▸ **About this exercise**
When a line below contains the string "from", show that line.

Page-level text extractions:
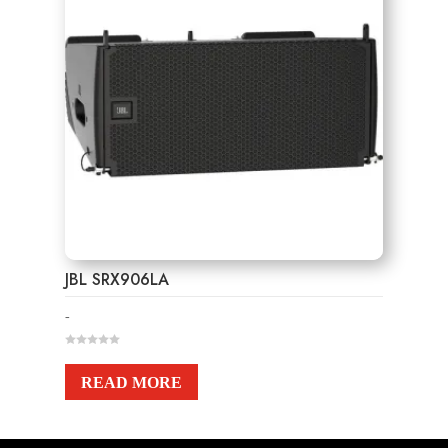
JBL SRX906LA
-
0
o
u
READ MORE
t
o
f
5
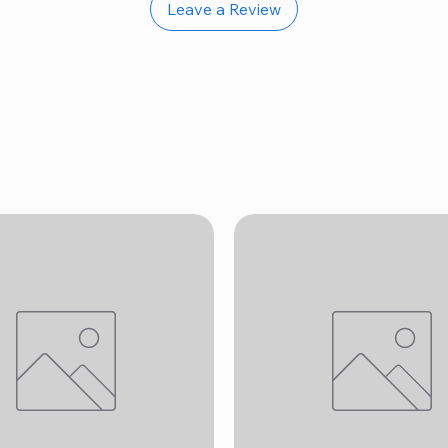
Leave a Review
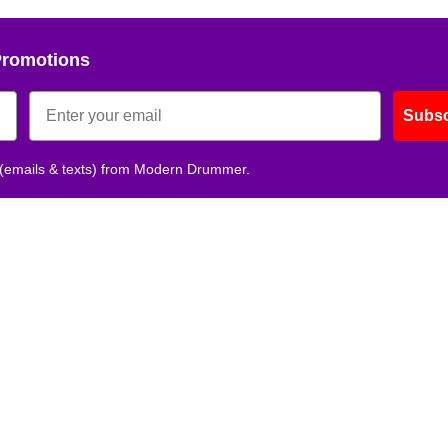
Promotions
Subsc
 (emails & texts) from Modern Drummer.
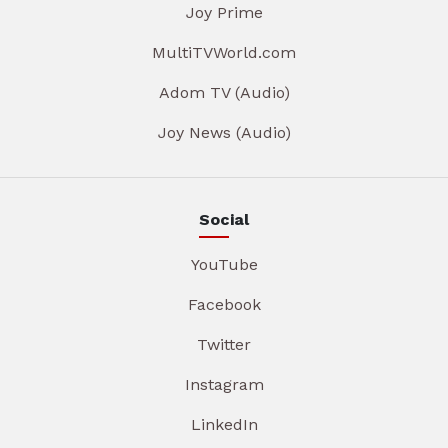
Joy Prime
MultiTVWorld.com
Adom TV (Audio)
Joy News (Audio)
Social
YouTube
Facebook
Twitter
Instagram
LinkedIn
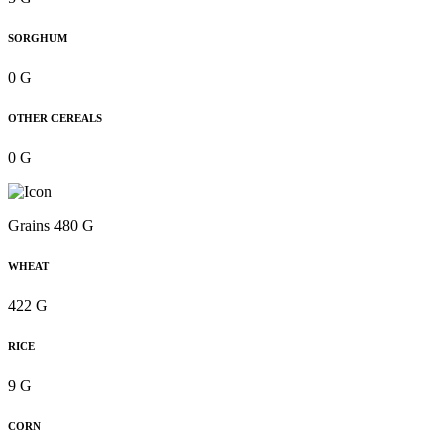
SORGHUM
0 G
OTHER CEREALS
0 G
Grains 480 G
WHEAT
422 G
RICE
9 G
CORN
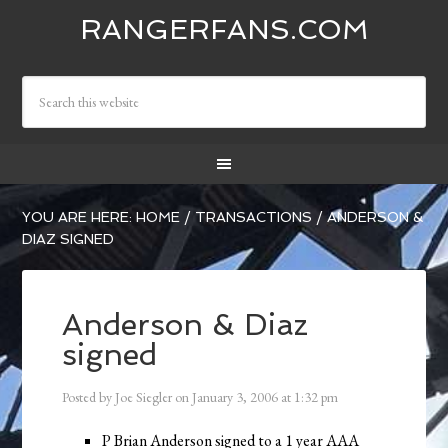
RANGERFANS.COM
YOU ARE HERE:
HOME
/
TRANSACTIONS
/
ANDERSON &
DIAZ SIGNED
Anderson & Diaz
signed
Posted by
Joe Siegler
on
January 3, 2006
at
1:32 pm
P Brian Anderson signed to a 1 year AAA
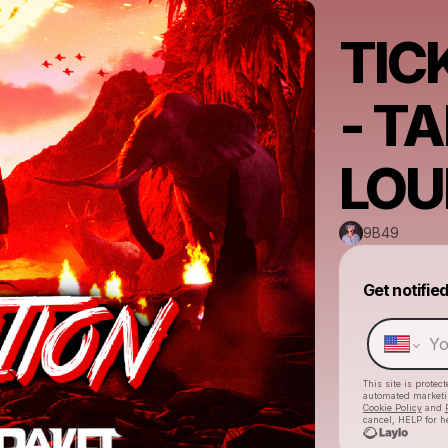
TIC
- T
LOU
9B49
Get notifie
This site is prote
automated market
Cookie Policy
and
cancel, HELP for h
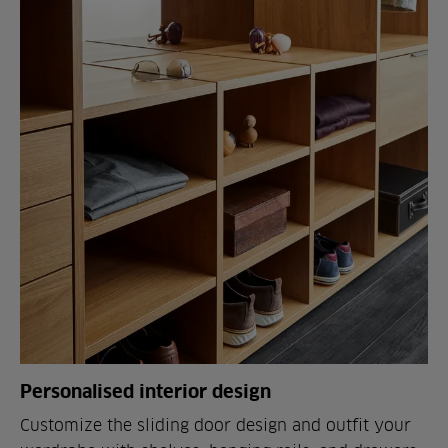
Personalised interior design
Customize the sliding door design and outfit your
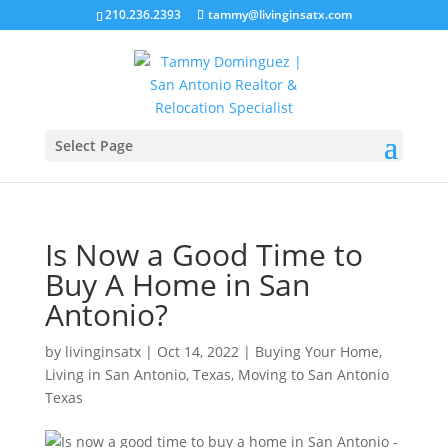
210.236.2393
tammy@livinginsatx.com
Select Page
Is Now a Good Time to
Buy A Home in San
Antonio?
by
livinginsatx
|
Oct 14, 2022
|
Buying Your Home
,
Living in San Antonio, Texas
,
Moving to San Antonio
Texas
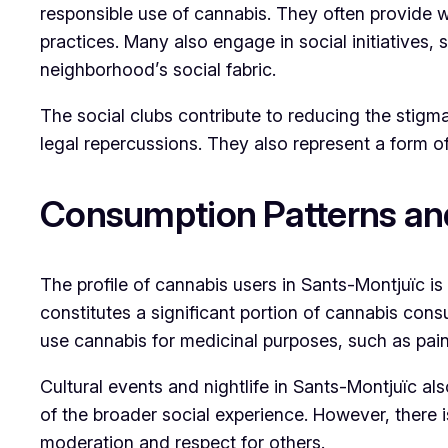
responsible use of cannabis. They often provide 
practices. Many also engage in social initiatives, 
neighborhood’s social fabric.
The social clubs contribute to reducing the stig
legal repercussions. They also represent a form of
Consumption Patterns an
The profile of cannabis users in Sants-Montjuïc is
constitutes a significant portion of cannabis cons
use cannabis for medicinal purposes, such as pain
Cultural events and nightlife in Sants-Montjuïc al
of the broader social experience. However, there
moderation and respect for others.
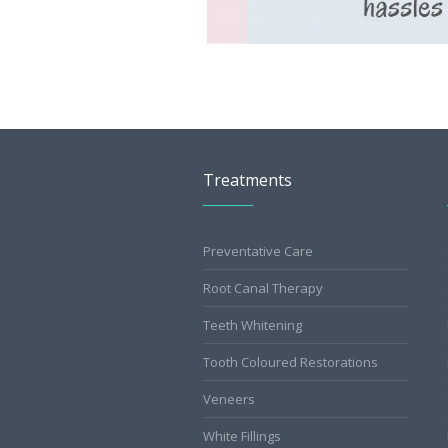
Treatments
Preventative Care
Root Canal Therapy
Teeth Whitening
Tooth Coloured Restorations
Veneers
White Fillings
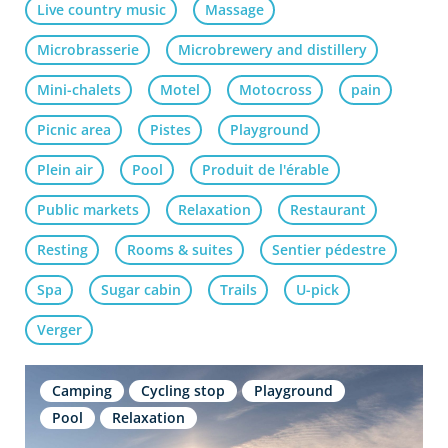
Live country music
Massage
Microbrasserie
Microbrewery and distillery
Mini-chalets
Motel
Motocross
pain
Picnic area
Pistes
Playground
Plein air
Pool
Produit de l'érable
Public markets
Relaxation
Restaurant
Resting
Rooms & suites
Sentier pédestre
Spa
Sugar cabin
Trails
U-pick
Verger
Camping
Cycling stop
Playground
Pool
Relaxation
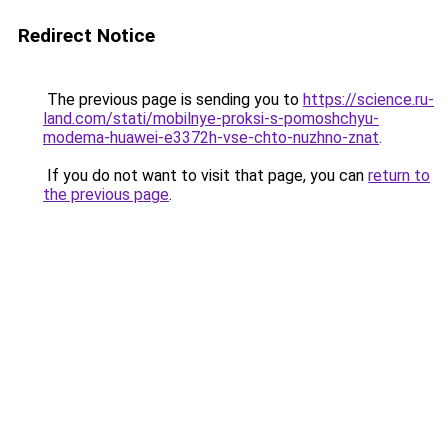
Redirect Notice
The previous page is sending you to
https://science.ru-
land.com/stati/mobilnye-proksi-s-pomoshchyu-
modema-huawei-e3372h-vse-chto-nuzhno-znat
.
If you do not want to visit that page, you can
return to
the previous page
.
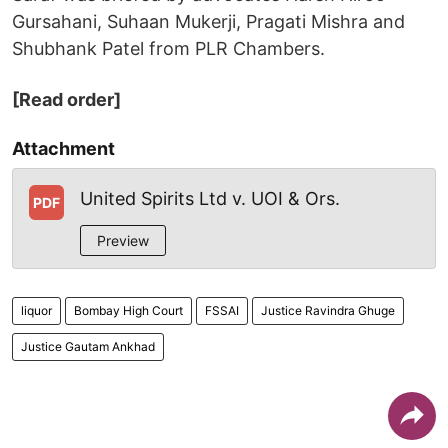
Gursahani, Suhaan Mukerji, Pragati Mishra and
Shubhank Patel from PLR Chambers.
[Read order]
Attachment
United Spirits Ltd v. UOI & Ors.
PDF
Preview
liquor
Bombay High Court
FSSAI
Justice Ravindra Ghuge
Justice Gautam Ankhad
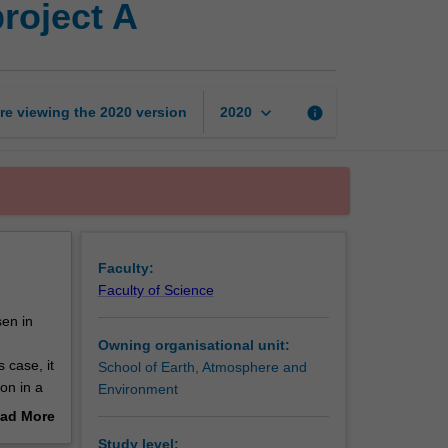
roject A
earth
science
research
project
A
keyboard_arrow_down
re viewing the
2020
version
info
2020
page
Faculty:
Faculty of Science
sen in
Owning organisational unit:
 case, it
School of Earth, Atmosphere and
on in a
Environment
ad More
more
out
Study level:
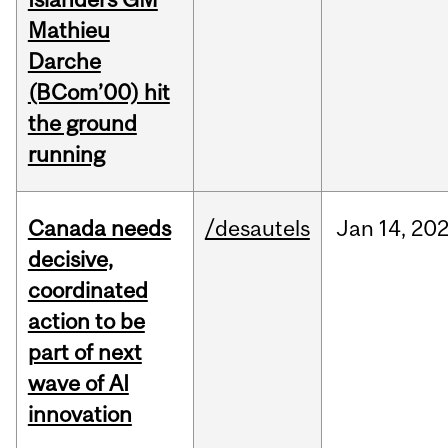
Mathieu
Darche
(BCom’00) hit
the ground
running
Canada needs
/desautels
Jan
14,
20
decisive,
coordinated
action to be
part of next
wave of AI
innovation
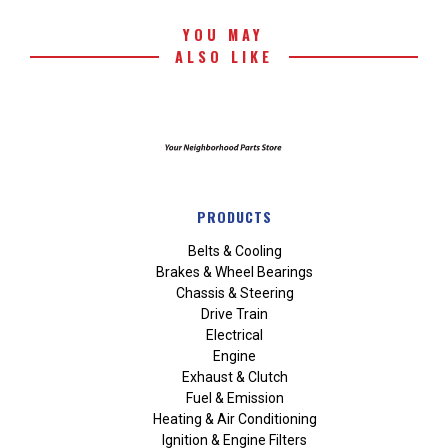
YOU MAY
ALSO LIKE
PRODUCTS
Belts & Cooling
Brakes & Wheel Bearings
Chassis & Steering
Drive Train
Electrical
Engine
Exhaust & Clutch
Fuel & Emission
Heating & Air Conditioning
Ignition & Engine Filters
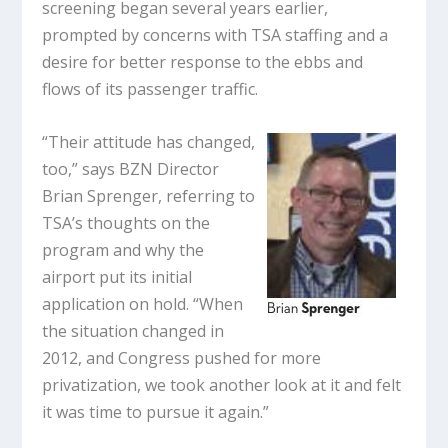
screening began several years earlier,
prompted by concerns with TSA staffing and a
desire for better response to the ebbs and
flows of its passenger traffic.
“Their attitude has changed,
too,” says BZN Director
Brian Sprenger, referring to
TSA’s thoughts on the
program and why the
airport put its initial
application on hold. “When
the situation changed in
2012, and Congress pushed for more
privatization, we took another look at it and felt
it was time to pursue it again.”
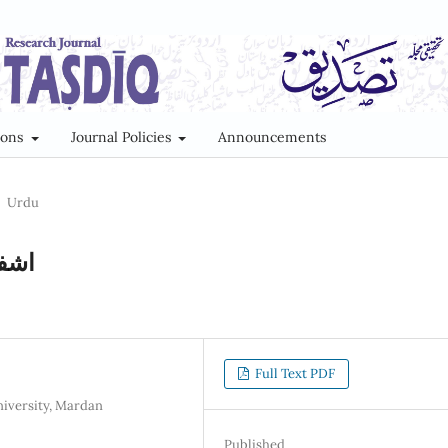
ions
Journal Policies
Announcements
Urdu
ویے
Full Text PDF
niversity, Mardan
Published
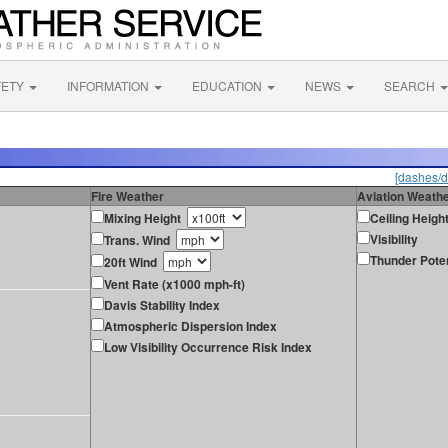
FETY
INFORMATION
EDUCATION
NEWS
SEARCH
[dashes/d
Fire Weather
Aviation Weath
Mixing Height
Ceiling Heigh
Visibility
Trans. Wind
Thunder Poten
20ft Wind
Vent Rate (x1000 mph-ft)
Davis Stability Index
Atmospheric Dispersion Index
Low Visibility Occurrence Risk Index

▸ **Task response**
 (emails & texts) from Modern Drummer.
Shubhank Patel from PLR Chambers.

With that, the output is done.